Dataset records
::::::::::
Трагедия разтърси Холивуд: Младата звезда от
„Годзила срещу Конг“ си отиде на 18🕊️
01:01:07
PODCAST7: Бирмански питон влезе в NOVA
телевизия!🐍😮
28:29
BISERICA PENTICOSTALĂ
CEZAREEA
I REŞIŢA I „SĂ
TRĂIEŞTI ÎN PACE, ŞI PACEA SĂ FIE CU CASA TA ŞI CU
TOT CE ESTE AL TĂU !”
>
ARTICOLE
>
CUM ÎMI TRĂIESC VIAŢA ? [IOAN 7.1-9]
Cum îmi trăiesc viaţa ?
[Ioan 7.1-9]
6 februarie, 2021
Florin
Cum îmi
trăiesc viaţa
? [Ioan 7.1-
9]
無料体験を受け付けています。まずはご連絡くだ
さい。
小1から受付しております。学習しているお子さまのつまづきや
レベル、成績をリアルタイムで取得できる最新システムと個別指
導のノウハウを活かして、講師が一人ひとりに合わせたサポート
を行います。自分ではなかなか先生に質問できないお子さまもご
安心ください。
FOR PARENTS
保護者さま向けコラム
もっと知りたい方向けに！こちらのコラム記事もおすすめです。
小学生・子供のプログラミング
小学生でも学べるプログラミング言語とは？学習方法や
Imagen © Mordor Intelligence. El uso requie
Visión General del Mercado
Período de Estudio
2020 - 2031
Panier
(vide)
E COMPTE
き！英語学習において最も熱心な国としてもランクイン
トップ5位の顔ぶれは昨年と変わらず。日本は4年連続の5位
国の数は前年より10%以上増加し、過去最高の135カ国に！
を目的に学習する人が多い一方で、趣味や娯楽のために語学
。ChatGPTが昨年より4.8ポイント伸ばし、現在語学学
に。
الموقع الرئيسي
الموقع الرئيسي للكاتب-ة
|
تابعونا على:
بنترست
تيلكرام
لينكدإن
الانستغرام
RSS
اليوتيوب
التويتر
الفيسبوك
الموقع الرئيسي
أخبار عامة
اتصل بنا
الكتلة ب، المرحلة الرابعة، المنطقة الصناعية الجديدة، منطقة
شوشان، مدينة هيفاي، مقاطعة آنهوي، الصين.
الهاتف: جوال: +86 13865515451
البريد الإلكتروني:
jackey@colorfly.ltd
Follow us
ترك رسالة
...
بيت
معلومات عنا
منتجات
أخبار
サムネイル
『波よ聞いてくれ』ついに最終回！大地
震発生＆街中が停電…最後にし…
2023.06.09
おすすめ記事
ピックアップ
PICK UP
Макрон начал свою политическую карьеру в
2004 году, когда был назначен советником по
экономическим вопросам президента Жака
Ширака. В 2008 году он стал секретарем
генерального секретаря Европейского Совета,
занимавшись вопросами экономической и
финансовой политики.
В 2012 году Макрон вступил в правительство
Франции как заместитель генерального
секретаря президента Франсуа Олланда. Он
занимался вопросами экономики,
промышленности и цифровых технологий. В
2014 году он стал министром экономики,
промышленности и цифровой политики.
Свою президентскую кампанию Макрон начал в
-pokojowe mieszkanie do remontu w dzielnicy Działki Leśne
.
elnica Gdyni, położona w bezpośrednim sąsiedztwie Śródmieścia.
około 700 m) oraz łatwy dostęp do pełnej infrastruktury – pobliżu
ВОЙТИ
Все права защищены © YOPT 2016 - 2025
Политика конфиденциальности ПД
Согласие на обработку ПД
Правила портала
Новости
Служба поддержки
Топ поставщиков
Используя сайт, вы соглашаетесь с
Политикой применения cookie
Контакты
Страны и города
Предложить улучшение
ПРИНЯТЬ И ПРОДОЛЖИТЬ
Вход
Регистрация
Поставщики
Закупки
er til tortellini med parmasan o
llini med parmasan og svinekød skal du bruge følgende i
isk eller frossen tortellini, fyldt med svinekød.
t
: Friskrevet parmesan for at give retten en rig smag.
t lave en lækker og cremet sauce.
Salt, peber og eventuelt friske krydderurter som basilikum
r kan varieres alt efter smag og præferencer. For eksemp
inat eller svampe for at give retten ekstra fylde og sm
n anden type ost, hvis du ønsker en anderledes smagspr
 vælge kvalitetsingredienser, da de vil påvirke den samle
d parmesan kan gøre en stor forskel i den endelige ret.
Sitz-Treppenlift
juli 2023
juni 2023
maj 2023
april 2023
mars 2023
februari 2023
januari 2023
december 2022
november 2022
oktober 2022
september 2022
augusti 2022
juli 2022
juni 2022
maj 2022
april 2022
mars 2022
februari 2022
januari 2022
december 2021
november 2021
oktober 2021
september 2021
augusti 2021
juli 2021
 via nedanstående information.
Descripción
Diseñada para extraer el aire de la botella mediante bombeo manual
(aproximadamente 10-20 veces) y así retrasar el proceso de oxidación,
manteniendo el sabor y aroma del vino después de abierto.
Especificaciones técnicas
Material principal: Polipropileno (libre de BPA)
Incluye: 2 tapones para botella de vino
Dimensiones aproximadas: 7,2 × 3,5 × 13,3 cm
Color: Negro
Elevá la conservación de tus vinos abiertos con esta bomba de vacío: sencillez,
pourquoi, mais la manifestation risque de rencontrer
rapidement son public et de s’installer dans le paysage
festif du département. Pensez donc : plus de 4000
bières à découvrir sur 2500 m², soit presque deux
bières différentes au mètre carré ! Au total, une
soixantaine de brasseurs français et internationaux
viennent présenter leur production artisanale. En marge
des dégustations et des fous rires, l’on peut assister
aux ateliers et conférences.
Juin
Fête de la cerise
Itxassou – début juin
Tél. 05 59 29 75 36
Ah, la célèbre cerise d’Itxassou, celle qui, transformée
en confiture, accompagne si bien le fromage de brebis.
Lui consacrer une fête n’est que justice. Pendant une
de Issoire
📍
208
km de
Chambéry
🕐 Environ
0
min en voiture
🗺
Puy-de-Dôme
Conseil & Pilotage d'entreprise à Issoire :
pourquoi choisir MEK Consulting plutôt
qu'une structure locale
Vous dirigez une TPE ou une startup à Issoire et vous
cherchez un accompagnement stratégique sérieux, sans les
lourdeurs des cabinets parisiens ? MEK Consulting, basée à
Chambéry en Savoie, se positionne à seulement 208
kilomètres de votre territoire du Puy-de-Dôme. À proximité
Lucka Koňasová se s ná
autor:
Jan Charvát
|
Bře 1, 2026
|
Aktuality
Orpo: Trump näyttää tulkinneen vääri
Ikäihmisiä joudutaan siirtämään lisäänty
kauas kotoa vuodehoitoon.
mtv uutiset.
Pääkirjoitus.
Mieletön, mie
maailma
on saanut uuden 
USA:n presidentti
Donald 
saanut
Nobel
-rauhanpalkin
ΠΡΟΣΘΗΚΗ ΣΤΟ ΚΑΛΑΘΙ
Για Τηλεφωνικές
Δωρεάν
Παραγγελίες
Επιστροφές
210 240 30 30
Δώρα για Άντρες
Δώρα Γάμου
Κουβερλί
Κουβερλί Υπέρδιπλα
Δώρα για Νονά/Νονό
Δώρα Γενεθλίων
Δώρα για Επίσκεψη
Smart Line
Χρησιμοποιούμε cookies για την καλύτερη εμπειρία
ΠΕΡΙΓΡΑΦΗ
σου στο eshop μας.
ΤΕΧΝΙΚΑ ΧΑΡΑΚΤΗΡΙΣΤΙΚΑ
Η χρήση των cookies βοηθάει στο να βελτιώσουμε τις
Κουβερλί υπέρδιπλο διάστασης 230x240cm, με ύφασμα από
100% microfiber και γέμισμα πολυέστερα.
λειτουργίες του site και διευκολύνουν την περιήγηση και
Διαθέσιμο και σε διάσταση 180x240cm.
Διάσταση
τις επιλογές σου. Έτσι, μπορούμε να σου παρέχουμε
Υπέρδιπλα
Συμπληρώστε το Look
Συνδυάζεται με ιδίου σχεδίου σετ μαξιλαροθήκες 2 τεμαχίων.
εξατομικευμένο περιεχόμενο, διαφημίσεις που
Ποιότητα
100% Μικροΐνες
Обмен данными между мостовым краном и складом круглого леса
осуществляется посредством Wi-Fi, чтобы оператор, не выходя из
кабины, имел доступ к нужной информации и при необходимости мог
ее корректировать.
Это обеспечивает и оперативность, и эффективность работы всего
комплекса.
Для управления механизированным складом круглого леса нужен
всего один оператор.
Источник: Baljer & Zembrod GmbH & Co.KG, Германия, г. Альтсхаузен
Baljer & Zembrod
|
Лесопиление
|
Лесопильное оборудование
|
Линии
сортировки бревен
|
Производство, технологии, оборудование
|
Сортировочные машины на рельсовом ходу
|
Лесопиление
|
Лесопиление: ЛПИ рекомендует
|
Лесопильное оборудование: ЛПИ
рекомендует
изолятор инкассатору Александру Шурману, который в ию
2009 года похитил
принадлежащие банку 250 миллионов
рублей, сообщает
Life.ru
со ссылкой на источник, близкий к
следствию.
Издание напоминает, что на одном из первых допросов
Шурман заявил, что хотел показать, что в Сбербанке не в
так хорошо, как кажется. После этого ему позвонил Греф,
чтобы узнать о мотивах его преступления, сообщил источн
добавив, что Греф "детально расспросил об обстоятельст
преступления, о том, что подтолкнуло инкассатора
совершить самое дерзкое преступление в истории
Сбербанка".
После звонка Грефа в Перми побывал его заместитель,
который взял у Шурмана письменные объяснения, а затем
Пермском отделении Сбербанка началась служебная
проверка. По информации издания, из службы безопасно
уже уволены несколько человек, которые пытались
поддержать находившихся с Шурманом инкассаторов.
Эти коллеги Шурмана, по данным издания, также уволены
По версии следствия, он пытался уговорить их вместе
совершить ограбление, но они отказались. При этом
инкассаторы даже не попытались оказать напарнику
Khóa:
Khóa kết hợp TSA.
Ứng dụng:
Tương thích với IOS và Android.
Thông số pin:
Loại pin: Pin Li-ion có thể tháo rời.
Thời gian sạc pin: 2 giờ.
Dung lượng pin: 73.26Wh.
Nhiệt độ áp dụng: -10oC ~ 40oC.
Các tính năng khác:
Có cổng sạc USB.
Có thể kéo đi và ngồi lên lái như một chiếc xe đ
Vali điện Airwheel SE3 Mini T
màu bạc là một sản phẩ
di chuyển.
::::::::::
[THE TASK]: The lines above from the one containing "2004 году, когда был назначен советником по" through the one containing "(aproximadamente 10-20 veces)" are to be set down exactly, and no others.

[ANSWER SPACE]:
2004 году, когда был назначен советником по
экономическим вопросам президента Жака
Ширака. В 2008 году он стал секретарем
генерального секретаря Европейского Совета,
занимавшись вопросами экономической и
финансовой политики.
В 2012 году Макрон вступил в правительство
Франции как заместитель генерального
секретаря президента Франсуа Олланда. Он
занимался вопросами экономики,
промышленности и цифровых технологий. В
2014 году он стал министром экономики,
промышленности и цифровой политики.
Свою президентскую кампанию Макрон начал в
-pokojowe mieszkanie do remontu w dzielnicy Działki Leśne
.
elnica Gdyni, położona w bezpośrednim sąsiedztwie Śródmieścia.
około 700 m) oraz łatwy dostęp do pełnej infrastruktury – pobliżu
ВОЙТИ
Все права защищены © YOPT 2016 - 2025
Политика конфиденциальности ПД
Согласие на обработку ПД
Правила портала
Новости
Служба поддержки
Топ поставщиков
Используя сайт, вы соглашаетесь с
Политикой применения cookie
Контакты
Страны и города
Предложить улучшение
ПРИНЯТЬ И ПРОДОЛЖИТЬ
Вход
Регистрация
Поставщики
Закупки
er til tortellini med parmasan o
llini med parmasan og svinekød skal du bruge følgende i
isk eller frossen tortellini, fyldt med svinekød.
t
: Friskrevet parmesan for at give retten en rig smag.
t lave en lækker og cremet sauce.
Salt, peber og eventuelt friske krydderurter som basilikum
r kan varieres alt efter smag og præferencer. For eksemp
inat eller svampe for at give retten ekstra fylde og sm
n anden type ost, hvis du ønsker en anderledes smagspr
 vælge kvalitetsingredienser, da de vil påvirke den samle
d parmesan kan gøre en stor forskel i den endelige ret.
Sitz-Treppenlift
juli 2023
juni 2023
maj 2023
april 2023
mars 2023
februari 2023
januari 2023
december 2022
november 2022
oktober 2022
september 2022
augusti 2022
juli 2022
juni 2022
maj 2022
april 2022
mars 2022
februari 2022
januari 2022
december 2021
november 2021
oktober 2021
september 2021
augusti 2021
juli 2021
 via nedanstående information.
Descripción
Diseñada para extraer el aire de la botella mediante bombeo manual
(aproximadamente 10-20 veces) y así retrasar el proceso de oxidación,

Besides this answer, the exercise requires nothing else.